Work to be completed ▸ Each line of the records is to be returned verbatim, with the images omitted.

-- Stored data follows --

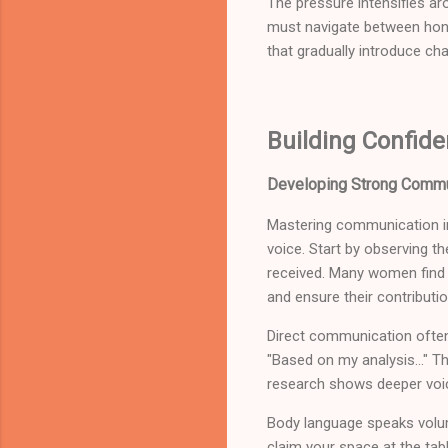
The pressure intensifies ar
must navigate between hono
that gradually introduce ch
Building Confide
Developing Strong Commu
Mastering communication in
voice. Start by observing t
received. Many women find s
and ensure their contributi
Direct communication often w
"Based on my analysis..." Th
research shows deeper voi
Body language speaks volum
claim your space at the tabl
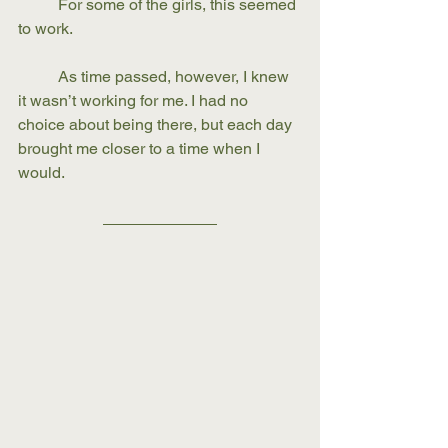
	For some of the girls, this seemed 
to work. 
	As time passed, however, I knew 
it wasn’t working for me. I had no 
choice about being there, but each day 
brought me closer to a time when I 
would.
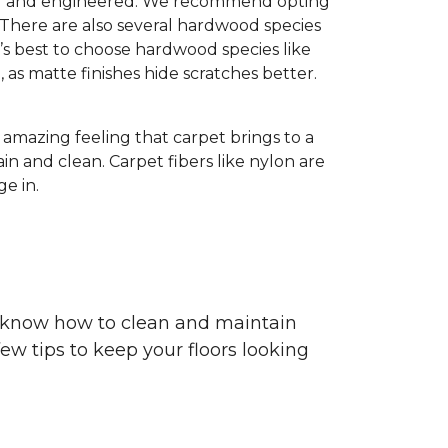
olid and engineered. We recommend opting
 There are also several hardwood species
’s best to choose hardwood species like
h, as matte finishes hide scratches better.
e amazing feeling that carpet brings to a
in and clean. Carpet fibers like nylon are
e in.
ou know how to clean and maintain
ew tips to keep your floors looking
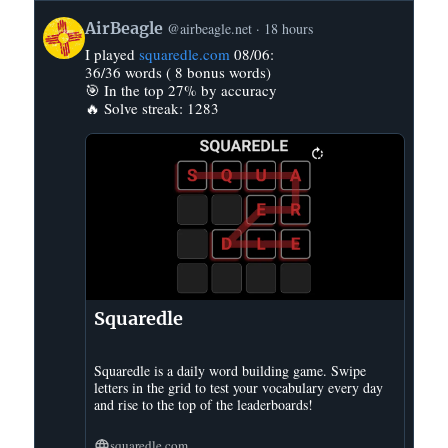
View
AirBeagle
@airbeagle.net
18 hours
post
I played
squaredle.com
08/06:
by
36/36 words ( 8 bonus words)
AirBeagle
🎯 In the top 27% by accuracy
on
🔥 Solve streak: 1283
Bluesky
Squaredle
Squaredle is a daily word building game. Swipe
letters in the grid to test your vocabulary every day
and rise to the top of the leaderboards!
squaredle.com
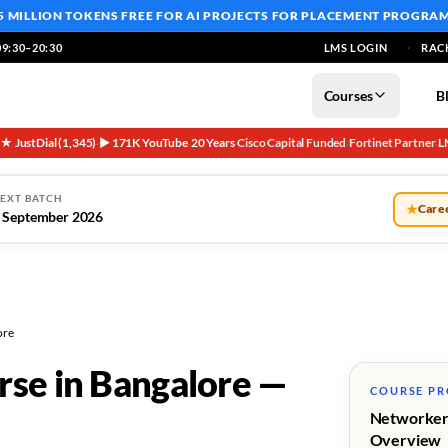
5 MILLION TOKENS FREE
FOR AI PROJECTS FOR PLACEMENT PROGRA
9:30–20:30
LMS LOGIN
RAC
Courses
B
5★ JustDial (1,345)
▶ 171K YouTube
20 Years
Cisco Capital Funded
Fortinet Partner
L
·
·
·
·
·
EXT BATCH
★
Caree
 September 2026
ore
rse in Bangalore —
COURSE P
Networker
Overview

-- Stored data concluded --

Result of this task ▸
The pressure intensifies ar
must navigate between hono
that gradually introduce ch
Building Confide
Developing Strong Commu
Mastering communication in
voice. Start by observing t
received. Many women find s
and ensure their contributi
Direct communication often w
"Based on my analysis..." Th
research shows deeper voi
Body language speaks volum
claim your space at the tabl
	For some of the girls, this seemed 
to work. 
	As time passed, however, I knew 
it wasn’t working for me. I had no 
choice about being there, but each day 
brought me closer to a time when I 
would.
olid and engineered. We recommend opting
 There are also several hardwood species
’s best to choose hardwood species like
h, as matte finishes hide scratches better.
e amazing feeling that carpet brings to a
in and clean. Carpet fibers like nylon are
e in.
ou know how to clean and maintain
ew tips to keep your floors looking
View
AirBeagle
@airbeagle.net
18 hours
post
I played
squaredle.com
08/06:
by
36/36 words ( 8 bonus words)
AirBeagle
🎯 In the top 27% by accuracy
on
🔥 Solve streak: 1283
Bluesky
Squaredle
Squaredle is a daily word building game. Swipe
letters in the grid to test your vocabulary every day
and rise to the top of the leaderboards!
squaredle.com
5 MILLION TOKENS FREE
FOR AI PROJECTS FOR PLACEMENT PROGRA
9:30–20:30
LMS LOGIN
RAC
Courses
B
5★ JustDial (1,345)
▶ 171K YouTube
20 Years
Cisco Capital Funded
Fortinet Partner
L
·
·
·
·
·
EXT BATCH
★
Caree
 September 2026
ore
rse in Bangalore —
COURSE P
Networker
Overview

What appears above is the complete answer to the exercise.